## Task prompt:
Look through the data below and extract, unchanged, the lines from the one that contains "Shadow Black" to the one that contains "Türkiye-Saudi Arabia Business", both included.

## Records for the task:
------------
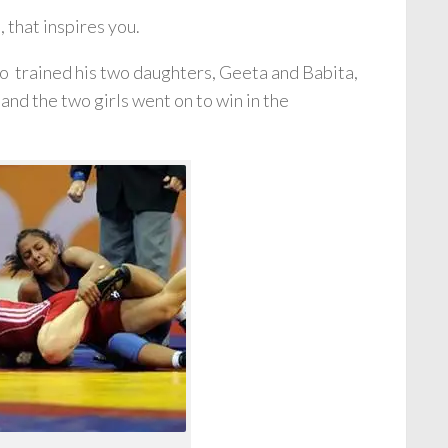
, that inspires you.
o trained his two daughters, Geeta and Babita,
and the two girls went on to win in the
------------
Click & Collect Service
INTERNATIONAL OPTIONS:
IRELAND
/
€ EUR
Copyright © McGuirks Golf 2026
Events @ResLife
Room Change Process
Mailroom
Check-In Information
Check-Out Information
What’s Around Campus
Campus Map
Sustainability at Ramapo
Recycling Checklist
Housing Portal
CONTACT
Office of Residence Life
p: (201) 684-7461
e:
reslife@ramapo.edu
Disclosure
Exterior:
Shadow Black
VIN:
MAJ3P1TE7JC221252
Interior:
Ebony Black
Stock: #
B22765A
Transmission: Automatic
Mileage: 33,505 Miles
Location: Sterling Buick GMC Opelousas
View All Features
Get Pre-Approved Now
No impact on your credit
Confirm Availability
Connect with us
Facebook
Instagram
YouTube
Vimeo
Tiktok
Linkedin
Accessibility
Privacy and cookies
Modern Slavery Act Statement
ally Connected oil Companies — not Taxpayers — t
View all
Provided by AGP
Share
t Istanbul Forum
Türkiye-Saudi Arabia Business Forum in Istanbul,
------------
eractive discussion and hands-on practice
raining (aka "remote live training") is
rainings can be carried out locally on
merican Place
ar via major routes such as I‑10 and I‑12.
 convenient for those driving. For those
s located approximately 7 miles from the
------------
## Response for this exercise:
Shadow Black
VIN:
MAJ3P1TE7JC221252
Interior:
Ebony Black
Stock: #
B22765A
Transmission: Automatic
Mileage: 33,505 Miles
Location: Sterling Buick GMC Opelousas
View All Features
Get Pre-Approved Now
No impact on your credit
Confirm Availability
Connect with us
Facebook
Instagram
YouTube
Vimeo
Tiktok
Linkedin
Accessibility
Privacy and cookies
Modern Slavery Act Statement
ally Connected oil Companies — not Taxpayers — t
View all
Provided by AGP
Share
t Istanbul Forum
Türkiye-Saudi Arabia Business Forum in Istanbul,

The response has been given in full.